Instructions for the task: The span to repeat in the listing below runs from the line containing "driving around all" to the line containing "find something, eh?", inclusive. Repeat it exactly, and only it.

Start of Materials provided

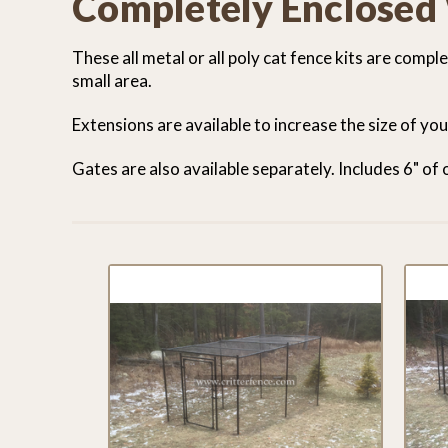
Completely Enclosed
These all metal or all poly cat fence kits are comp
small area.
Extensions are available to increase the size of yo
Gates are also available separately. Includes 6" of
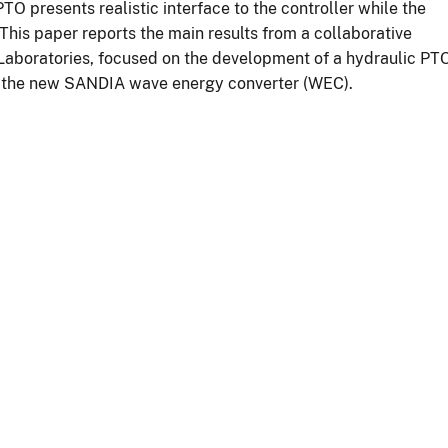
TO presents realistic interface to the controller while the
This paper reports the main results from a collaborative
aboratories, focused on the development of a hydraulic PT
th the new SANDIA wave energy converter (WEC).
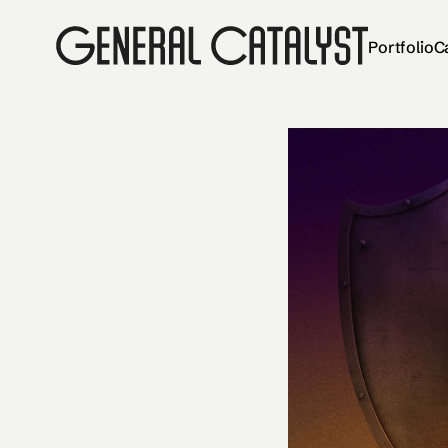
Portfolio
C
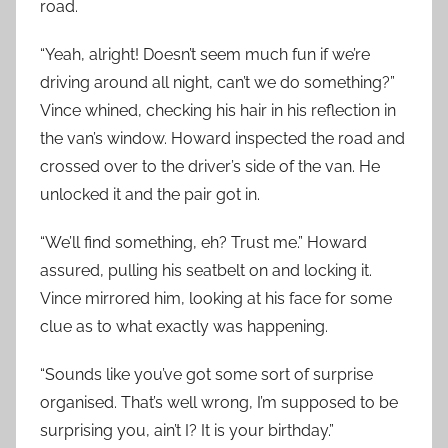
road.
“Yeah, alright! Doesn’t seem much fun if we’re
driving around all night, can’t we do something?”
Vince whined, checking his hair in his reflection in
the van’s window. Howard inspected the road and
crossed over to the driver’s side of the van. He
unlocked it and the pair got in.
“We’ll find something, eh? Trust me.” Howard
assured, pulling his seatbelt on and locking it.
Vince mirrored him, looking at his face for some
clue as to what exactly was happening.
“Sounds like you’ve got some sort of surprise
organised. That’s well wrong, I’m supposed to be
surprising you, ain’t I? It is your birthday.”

End of Materials provided
Start of Materials provided

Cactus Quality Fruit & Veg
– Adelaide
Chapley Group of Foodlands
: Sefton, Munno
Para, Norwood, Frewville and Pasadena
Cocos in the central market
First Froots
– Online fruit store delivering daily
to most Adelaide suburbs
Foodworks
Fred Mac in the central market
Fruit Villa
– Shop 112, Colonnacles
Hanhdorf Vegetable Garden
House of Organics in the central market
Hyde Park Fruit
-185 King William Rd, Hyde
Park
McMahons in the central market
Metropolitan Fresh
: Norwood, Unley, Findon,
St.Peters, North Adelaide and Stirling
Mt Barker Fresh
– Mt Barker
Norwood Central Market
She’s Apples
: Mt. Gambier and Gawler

End of Materials provided

Task output:
driving around all night, can’t we do something?”
Vince whined, checking his hair in his reflection in
the van’s window. Howard inspected the road and
crossed over to the driver’s side of the van. He
unlocked it and the pair got in.
“We’ll find something, eh? Trust me.” Howard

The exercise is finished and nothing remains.